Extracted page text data
>>>
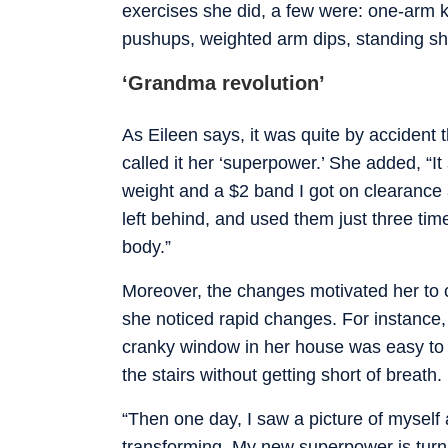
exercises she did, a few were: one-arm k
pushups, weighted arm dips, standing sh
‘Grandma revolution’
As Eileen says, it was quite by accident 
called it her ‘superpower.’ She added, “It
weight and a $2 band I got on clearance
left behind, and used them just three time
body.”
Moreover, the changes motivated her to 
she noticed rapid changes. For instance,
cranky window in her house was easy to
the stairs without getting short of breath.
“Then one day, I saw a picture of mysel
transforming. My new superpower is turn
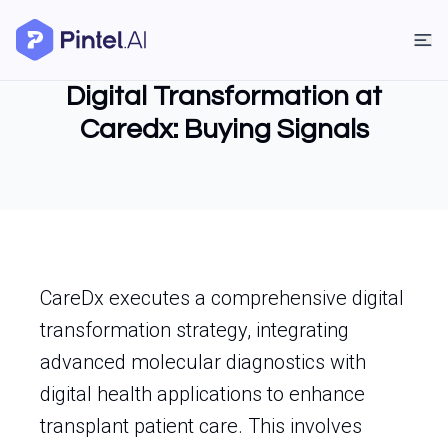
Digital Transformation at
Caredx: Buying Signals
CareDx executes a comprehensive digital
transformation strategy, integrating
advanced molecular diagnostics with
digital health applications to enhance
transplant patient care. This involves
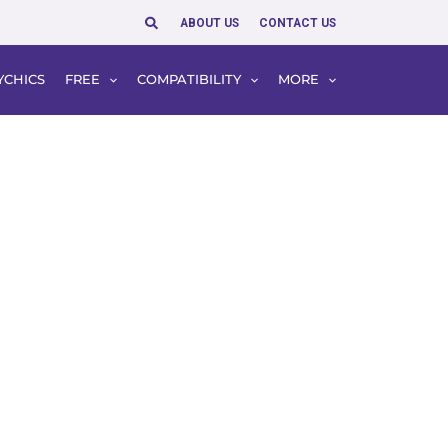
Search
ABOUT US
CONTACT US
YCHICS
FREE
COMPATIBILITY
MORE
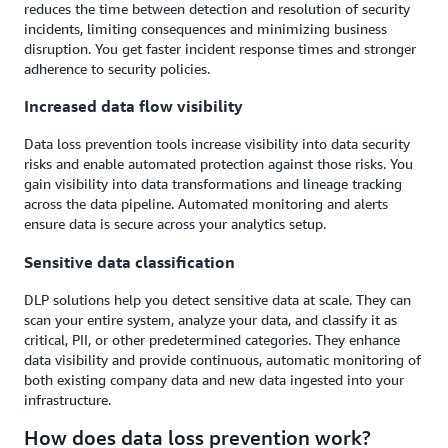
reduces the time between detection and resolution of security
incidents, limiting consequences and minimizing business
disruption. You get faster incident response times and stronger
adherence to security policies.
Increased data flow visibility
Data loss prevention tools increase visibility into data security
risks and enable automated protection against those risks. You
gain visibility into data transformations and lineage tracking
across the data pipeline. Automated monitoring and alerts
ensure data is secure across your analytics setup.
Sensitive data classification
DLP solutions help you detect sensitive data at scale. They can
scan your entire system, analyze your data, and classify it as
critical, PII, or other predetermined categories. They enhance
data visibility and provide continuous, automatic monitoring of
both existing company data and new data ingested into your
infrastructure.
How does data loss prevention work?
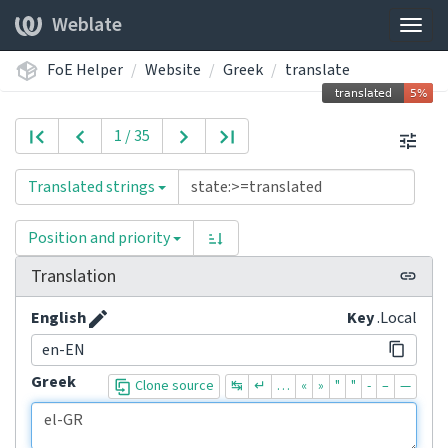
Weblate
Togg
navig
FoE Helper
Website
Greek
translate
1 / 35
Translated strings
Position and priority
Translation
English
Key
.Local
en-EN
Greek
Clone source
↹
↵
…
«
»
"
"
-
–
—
<<<
# Aim of the task
Each line that holds the word "security" should be extracted from the records.

# Answer to this exercise
reduces the time between detection and resolution of security
adherence to security policies.
Data loss prevention tools increase visibility into data security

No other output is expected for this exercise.